Não é novidade que vivemos num país muito rico, sob todos os aspectos. Podemos mesmo dizer, sem exagero, que somos o país da abundância. No entanto, o cenário presente na vida da imensa maioria da população é de extrema escassez. Esse paradoxo gera uma profunda inquietação de que podemos tomar consciência lembrando algumas questões econômicas que atingem diretamente a vida do povo brasileiro. Por que razão a economia está estagnada, apesar de nossas imensas capacidades? Por que os juros são tão elevados no Brasil? Por que uma das maiores potências produtoras de alimentos do mundo (somos o terceiro maior produtor de alimentos do planeta) tem mais da metade da população em insegurança alimentar? A crise da fome não acontece por um acaso: o modelo econômico brasileiro é configurado de modo a resultar em privilégios e na concentração da renda e da riqueza nas mãos de uma minoria, em detrimento da justa distribuição de renda e riqueza, impedindo o nosso desenvolvimento socioeconômico. Numa palavra, a agenda econômica implementada é diretamente responsável por essa tragédia humanitária.
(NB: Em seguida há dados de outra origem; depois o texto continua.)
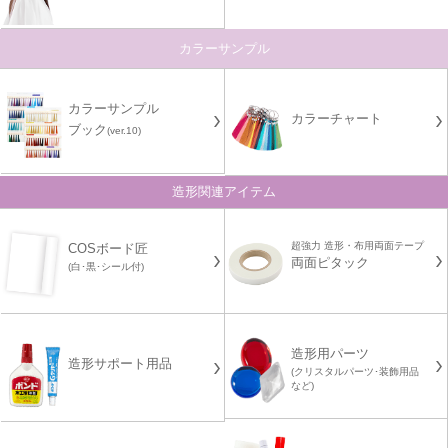
カラーサンプル
カラーサンプル
カラーチャート
ブック
(ver.10)
造形関連アイテム
超強力 造形・布用両面テープ
COSボード匠
両面ピタック
(白･黒･シール付)
造形用パーツ
造形サポート用品
(クリスタルパーツ･装飾用品
など)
Enquanto o grande agronegócio, orientado exclusivamente para a exportação, festeja recordes de faturamento, de safras e de exportação de commodities, o Brasil tem hoje 33 milhões de famintos (no Nordeste, 12 milhões) e 125,2 milhões em situação de insegurança alimentar, chegando a haver disputas por ossos e restos de lixo de supermercado para garantir a sobrevivência. Esse paradoxo atesta que a opção pela primazia do agronegócioe pelo abandono de políticas voltadas ao pequeno agricultor e à agricultura familiar e o desmonte da CONAB, que garantia os estoques reguladores de alimentos, afetam diretamente a alimentação do povo brasileiro, que está sendo tratada como um mero negócio. O que de fato alimenta a população é principalmente a produção da pequena agricultura familiar, que ocupa a menor parte das terras, recebe a menor parte dos financiamentos estatais, mas pouquíssima atenção dos sucessivos governos.
Enquanto analistas conservadores afirmam que não há alternativa diante do aumento dos preços de alimentos no mercado internacional, na realidade o problema está nas políticas agrária e agrícola do governo que, nos últimos anos, desmontaram os programas que asseguravam a compra de alimentos da agricultura familiar e se recusam a tributar as exportações, o que seria uma medida básica a ser tomada para reencaminhar parte da produção para o mercado interno. A falta de uma Reforma Agrária no país fortalece este modelo ao manter a agricultura familiar com a menor parte das terras. A atual dependência do Brasil na área de fertilizantes, por exemplo, provém da opção do governo brasileiro pelo desmonte da estrutura que mantínhamos, privatizando ou sucateando diversas fábricas de fertilizantes da Petrobras.
As definições das políticas agrícola e agrária que optam pelo predomínio do agronegócio e acarretam uma série de consequências ligadas à devastação territorial, contaminação do solo e dos rios devido ao uso exacerbado de venenos, além de provocarem inflação ainda desfrutam da isenção de impostos. A situação exige mudanças profundas!